Originally posted by Phage
reply to post by hp1229
Tachyons are, at this point, purely theoretical and not thought to exist. Strange beasts, they would only travel faster than light.
It is thought that a neutrino burst from a magentar such as SGR 1806-20, if it occured, would have arrived about half a year after the gamma rays. No neutrino burst was detected.
On 27 December 2004, a giant γ flare from the Soft Gamma-Ray Repeater 1806-20 saturated many satellite gamma-ray detectors, being the brightest transient event ever observed in the Galaxy. AMANDA-II was used to search for down-going muons indicative of high-energy gammas and/or neutrinos from this object. The data revealed no significant signal, so upper limits (at 90% C.L.) on the normalization constant were set: 0.05(0.5) TeV-1 m-2 s-1 for γ=-1.47 (-2) in the gamma flux and 0.4(6.1) TeV-1 m-2 s-1 for γ=-1.47 (-2) in the high-energy neutrino flux.
prl.aps.org...
But even if a neutrino burst were produced by the process which produced the electromagnetic burst, neutrinos don't do much of anything. They pass through matter, having practically no effect.
edit on 3/27/2012 by Phage because: (no reason given)
European physicists have measured tiny particles called neutrinos moving just faster than the speed of light--only a smidgen faster, but enough to raise a serious possibility that Einstein's physics need a major overhaul.....
Neutrino behavior
It's another surprise from neutrinos, particles that lack any electrical charge and that interact only rarely with anything else. For decades, physicists thought neutrinos had no mass, but in the 1990s, research showed they actually are very light......

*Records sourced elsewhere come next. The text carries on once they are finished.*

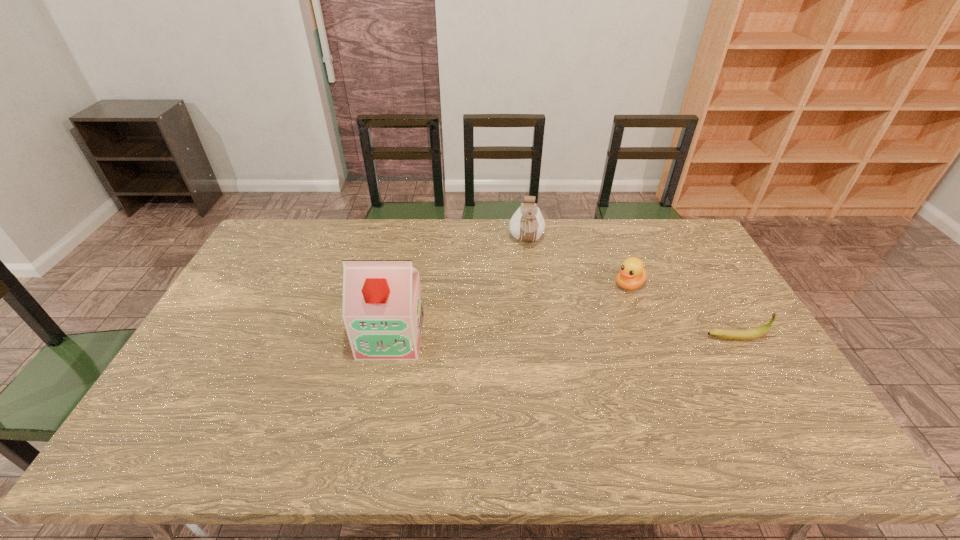 The width and height of the screenshot is (960, 540). What are the coordinates of `free space on the desktop that is between the leftmost object and the rightmost object and is positioned on the face of the duckling` in the screenshot? It's located at (559, 337).

This screenshot has width=960, height=540. Identify the location of free spot on the desktop that is between the leftmost object and the rightmost object and is positioned on the front-facing side of the second tallest object. (534, 337). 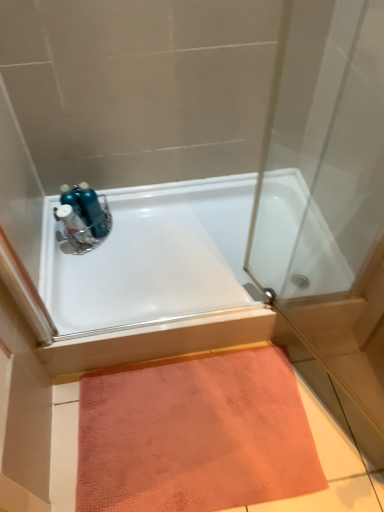 Describe the element at coordinates (152, 257) in the screenshot. The height and width of the screenshot is (512, 384). I see `white glossy bathtub at upper center` at that location.

This screenshot has height=512, width=384. Find the location of `white glossy bathtub at upper center`. white glossy bathtub at upper center is located at coordinates (152, 257).

Measure the distance between point (115, 487) and camera.

Point (115, 487) is 4.33 feet from camera.

What do you see at coordinates (91, 210) in the screenshot? I see `blue metallic bottles at upper left` at bounding box center [91, 210].

Find the location of `blue metallic bottles at upper left`. blue metallic bottles at upper left is located at coordinates (91, 210).

Locate an element on the screen. This screenshot has width=384, height=512. white glossy bathtub at upper center is located at coordinates (152, 257).

From the image's perspective, is metallic blue sink at upper left above white glossy bathtub at upper center?

Yes, from the image's perspective, metallic blue sink at upper left is above white glossy bathtub at upper center.

You are a GUI agent. You are given a task and a screenshot of the screen. Output one action in this format:
    pyautogui.click(x=<x>, y=<y>)
    Task: Click on the bathtub below the metallic blue sink at upper left (from the image's perspective)
    
    Given the screenshot: What is the action you would take?
    pyautogui.click(x=152, y=257)

Considering the relative sizes of metallic blue sink at upper left and white glossy bathtub at upper center in the image provided, is metallic blue sink at upper left thinner than white glossy bathtub at upper center?

Yes.

Which point is more forward, (106, 200) or (191, 228)?

The point (191, 228) is closer to the camera.

Is white glossy bathtub at upper center not inside metallic blue sink at upper left?

white glossy bathtub at upper center lies outside metallic blue sink at upper left's area.

What are the coordinates of `sink on the left of white glossy bathtub at upper center` in the screenshot? It's located at (83, 217).

How many degrees apart are the facing directions of white glossy bathtub at upper center and metallic blue sink at upper left?

There is a 1.5-degree angle between the facing directions of white glossy bathtub at upper center and metallic blue sink at upper left.

From a real-world perspective, is white glossy bathtub at upper center located beneath metallic blue sink at upper left?

Yes, from a real-world perspective, white glossy bathtub at upper center is beneath metallic blue sink at upper left.

From a real-world perspective, is white glossy bathtub at upper center physically located above or below orange textured mat at lower center?

Clearly, from a real-world perspective, white glossy bathtub at upper center is above orange textured mat at lower center.

Is white glossy bathtub at upper center thinner than orange textured mat at lower center?

No.

Between white glossy bathtub at upper center and orange textured mat at lower center, which one appears on the right side from the viewer's perspective?

Positioned to the right is orange textured mat at lower center.

From the image's perspective, is blue metallic bottles at upper left positioned above or below orange textured mat at lower center?

From the image's perspective, blue metallic bottles at upper left appears above orange textured mat at lower center.

Is blue metallic bottles at upper left turned away from orange textured mat at lower center?

No, blue metallic bottles at upper left's orientation is not away from orange textured mat at lower center.

Between blue metallic bottles at upper left and orange textured mat at lower center, which one appears on the left side from the viewer's perspective?

blue metallic bottles at upper left.

From a real-world perspective, which object stands above the other?

blue metallic bottles at upper left.

Considering the sizes of objects orange textured mat at lower center and metallic blue sink at upper left in the image provided, who is smaller, orange textured mat at lower center or metallic blue sink at upper left?

Smaller between the two is metallic blue sink at upper left.

Which object is more forward, orange textured mat at lower center or metallic blue sink at upper left?

orange textured mat at lower center is more forward.

Does orange textured mat at lower center have a lesser height compared to metallic blue sink at upper left?

Indeed, orange textured mat at lower center has a lesser height compared to metallic blue sink at upper left.

Where is `sink on the left of orange textured mat at lower center`? sink on the left of orange textured mat at lower center is located at coordinates (83, 217).

Is point (80, 200) positioned after point (285, 219)?

No.

Looking at this image, from a real-world perspective, between blue metallic bottles at upper left and white glossy bathtub at upper center, who is vertically lower?

white glossy bathtub at upper center.

Does blue metallic bottles at upper left appear on the left side of white glossy bathtub at upper center?

Yes, blue metallic bottles at upper left is to the left of white glossy bathtub at upper center.

Who is more distant, blue metallic bottles at upper left or white glossy bathtub at upper center?

blue metallic bottles at upper left is further from the camera.

Between point (86, 189) and point (93, 225), which one is positioned behind?

The point (86, 189) is farther from the camera.

Are blue metallic bottles at upper left and metallic blue sink at upper left far apart?

Actually, blue metallic bottles at upper left and metallic blue sink at upper left are a little close together.

Which object is closer to the camera, blue metallic bottles at upper left or metallic blue sink at upper left?

Positioned in front is metallic blue sink at upper left.

Identify the location of bathtub on the right of metallic blue sink at upper left. (152, 257).

At what (x,y) coordinates should I click in order to perform the action: click on sink positioned vertically above the white glossy bathtub at upper center (from a real-world perspective). Please return your answer as a coordinate pair (x, y). This screenshot has width=384, height=512. Looking at the image, I should click on (83, 217).

Considering their positions, is blue metallic bottles at upper left positioned closer to white glossy bathtub at upper center than orange textured mat at lower center?

The object closer to white glossy bathtub at upper center is blue metallic bottles at upper left.

When comparing their distances from orange textured mat at lower center, does metallic blue sink at upper left or blue metallic bottles at upper left seem closer?

metallic blue sink at upper left is positioned closer to the anchor orange textured mat at lower center.

Based on their spatial positions, is white glossy bathtub at upper center or metallic blue sink at upper left closer to orange textured mat at lower center?

white glossy bathtub at upper center lies closer to orange textured mat at lower center than the other object.

Considering their positions, is orange textured mat at lower center positioned further to white glossy bathtub at upper center than blue metallic bottles at upper left?

orange textured mat at lower center.

When comparing their distances from metallic blue sink at upper left, does blue metallic bottles at upper left or white glossy bathtub at upper center seem closer?

blue metallic bottles at upper left is closer to metallic blue sink at upper left.

When comparing their distances from metallic blue sink at upper left, does orange textured mat at lower center or blue metallic bottles at upper left seem closer?

The object closer to metallic blue sink at upper left is blue metallic bottles at upper left.

Which object lies nearer to the anchor point orange textured mat at lower center, blue metallic bottles at upper left or metallic blue sink at upper left?

The object closer to orange textured mat at lower center is metallic blue sink at upper left.

Which object lies further to the anchor point white glossy bathtub at upper center, blue metallic bottles at upper left or metallic blue sink at upper left?

Among the two, blue metallic bottles at upper left is located further to white glossy bathtub at upper center.

This screenshot has height=512, width=384. In order to click on bottle between metallic blue sink at upper left and white glossy bathtub at upper center in this screenshot , I will do `click(91, 210)`.

Locate an element on the screen. This screenshot has width=384, height=512. sink between blue metallic bottles at upper left and orange textured mat at lower center vertically is located at coordinates (83, 217).

Locate an element on the screen. The image size is (384, 512). bathtub that lies between metallic blue sink at upper left and orange textured mat at lower center from top to bottom is located at coordinates click(x=152, y=257).

This screenshot has height=512, width=384. Find the location of `bathtub between blue metallic bottles at upper left and orange textured mat at lower center vertically`. bathtub between blue metallic bottles at upper left and orange textured mat at lower center vertically is located at coordinates (152, 257).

But over the last three years, the OPERA experiment has gathered high-precision data on exactly how long it took for the neutrinos to make a journey that should last about 2.4 thousandths of a second. The neutrinos, though, arrived about 61 billionths of a second sooner than would light traveling in a vacuum, where its speed is at a maximum. That's about 2 thousandths of a percent faster than the speed of light--not much, but more than enough to throw a major wrench into the workings of physics if the result is validated......

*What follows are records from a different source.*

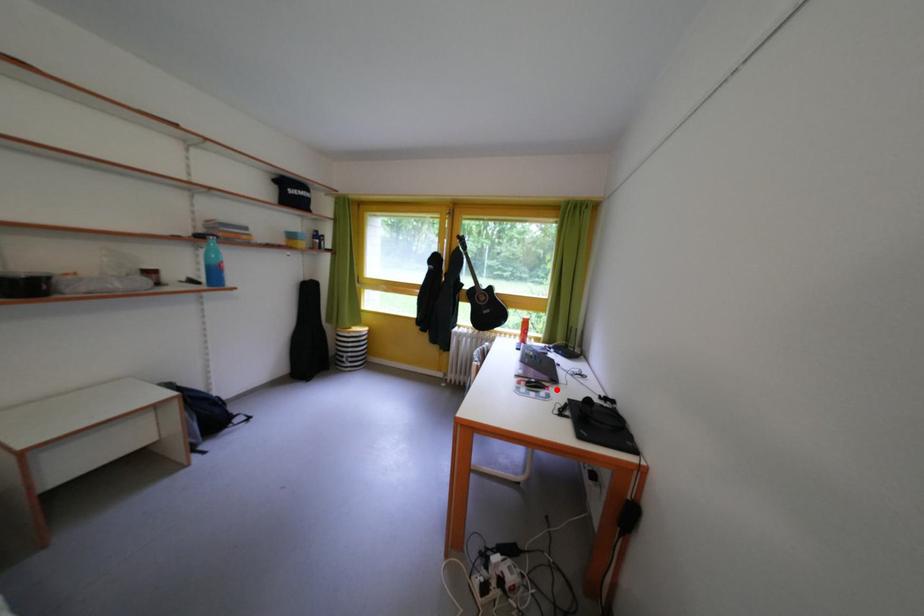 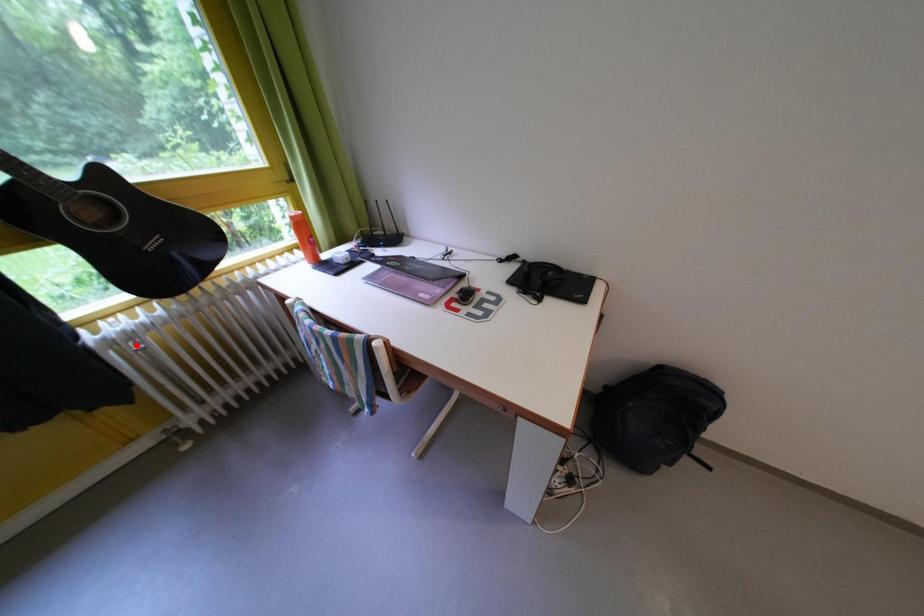 I am providing you with two images of the same scene from different viewpoints. A red point is marked on the first image and another point is marked on the second image. Is the red point in image1 aligned with the point shown in image2?

No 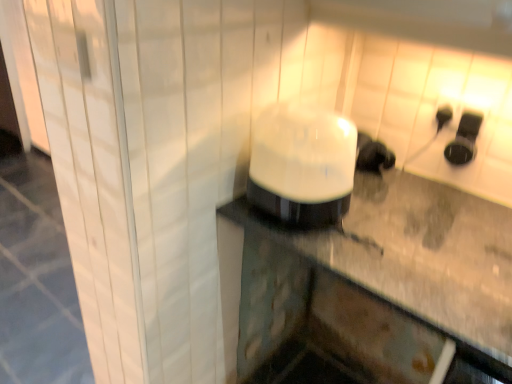 Question: Should I look upward or downward to see black rubber earbuds at upper right, marked as the 2th appliance in a left-to-right arrangement?

Choices:
 (A) down
 (B) up

Answer: (B)

Question: From a real-world perspective, is white glossy humidifier at center, placed as the 2th appliance when sorted from right to left, physically below black plastic outlet at upper right?

Choices:
 (A) no
 (B) yes

Answer: (B)

Question: From the image's perspective, is white glossy humidifier at center, which is counted as the 1th appliance, starting from the front, located above black plastic outlet at upper right?

Choices:
 (A) no
 (B) yes

Answer: (A)

Question: From the image's perspective, would you say white glossy humidifier at center, acting as the second appliance starting from the back, is shown under black plastic outlet at upper right?

Choices:
 (A) no
 (B) yes

Answer: (B)

Question: Is white glossy humidifier at center, placed as the 2th appliance when sorted from right to left, to the left of black plastic outlet at upper right from the viewer's perspective?

Choices:
 (A) no
 (B) yes

Answer: (B)

Question: Does white glossy humidifier at center, which is counted as the 1th appliance, starting from the front, have a lesser height compared to black plastic outlet at upper right?

Choices:
 (A) yes
 (B) no

Answer: (B)

Question: Would you say white glossy humidifier at center, which is counted as the 1th appliance, starting from the front, contains black plastic outlet at upper right?

Choices:
 (A) yes
 (B) no

Answer: (B)

Question: From a real-world perspective, is black plastic outlet at upper right physically below white glossy humidifier at center, which is counted as the 1th appliance, starting from the front?

Choices:
 (A) yes
 (B) no

Answer: (B)

Question: Is black plastic outlet at upper right closer to the viewer compared to white glossy humidifier at center, which is counted as the 1th appliance, starting from the front?

Choices:
 (A) no
 (B) yes

Answer: (A)

Question: From a real-world perspective, is black plastic outlet at upper right positioned over white glossy humidifier at center, marked as the first appliance in a left-to-right arrangement, based on gravity?

Choices:
 (A) yes
 (B) no

Answer: (A)

Question: Is black plastic outlet at upper right located outside white glossy humidifier at center, marked as the first appliance in a left-to-right arrangement?

Choices:
 (A) yes
 (B) no

Answer: (A)

Question: Is black plastic outlet at upper right positioned with its back to white glossy humidifier at center, which is counted as the 1th appliance, starting from the front?

Choices:
 (A) no
 (B) yes

Answer: (A)

Question: Can you confirm if black plastic outlet at upper right is positioned to the right of white glossy humidifier at center, acting as the second appliance starting from the back?

Choices:
 (A) no
 (B) yes

Answer: (B)

Question: From the image's perspective, does white glossy humidifier at center, placed as the 2th appliance when sorted from right to left, appear higher than black rubber earbuds at upper right, which appears as the 2th appliance when viewed from the front?

Choices:
 (A) yes
 (B) no

Answer: (B) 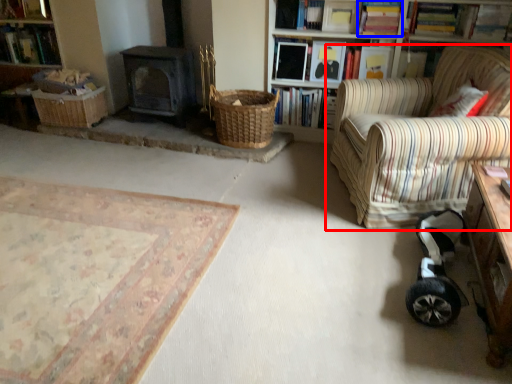 Question: Which of the following is the farthest to the observer, chair (highlighted by a red box) or book (highlighted by a blue box)?

Choices:
 (A) chair
 (B) book

Answer: (B) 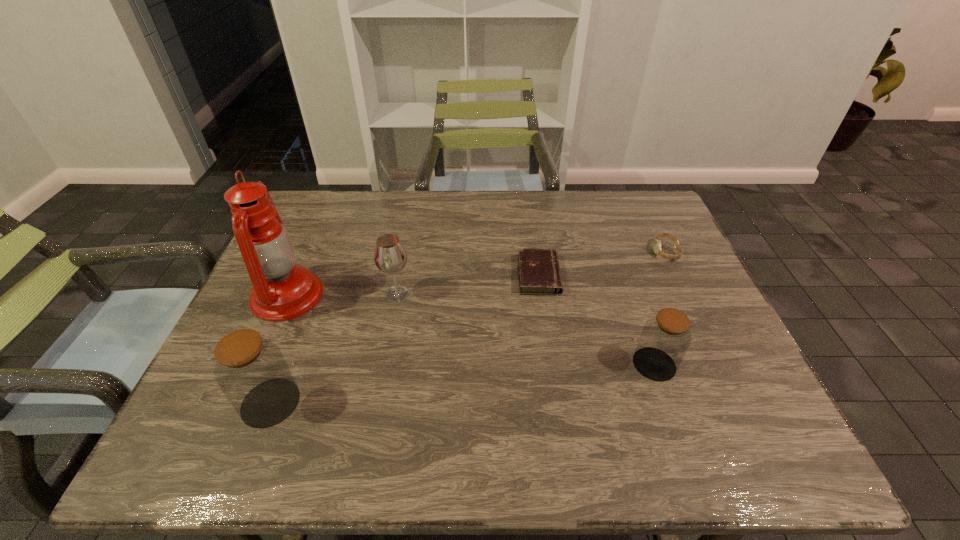 You are a GUI agent. You are given a task and a screenshot of the screen. Output one action in this format:
    pyautogui.click(x=<x>, y=<y>)
    Task: Click on the vacant position for inserting another jar evenly
    
    Given the screenshot: What is the action you would take?
    pyautogui.click(x=469, y=382)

Combining it all, the researchers concluded they had enough precision in their measurements. The ultimate finding was that the neutrinos arrived 60.7 nanoseconds faster than light in a vacuum would have, with a statistical uncertainty of only plus or minus 6.9 nanoseconds and measurement uncertainty of plus or minus 7.4 nanoseconds.

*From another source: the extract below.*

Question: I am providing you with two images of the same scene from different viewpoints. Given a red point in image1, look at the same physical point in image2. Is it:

It is still a big question but research and articles suggest otherwise. So far it was also suggested that neutrinos have zero mass but now the tune has changed.
James Gillies, a spokesman for CERN (the European Organization for Nuclear Research) said late on Wednesday that the result was now in doubt.
“A possible explanation has been found. But we won’t know until we have tested it out with a new beam to Gran Sasso,” Gillies told Reuters in Geneva.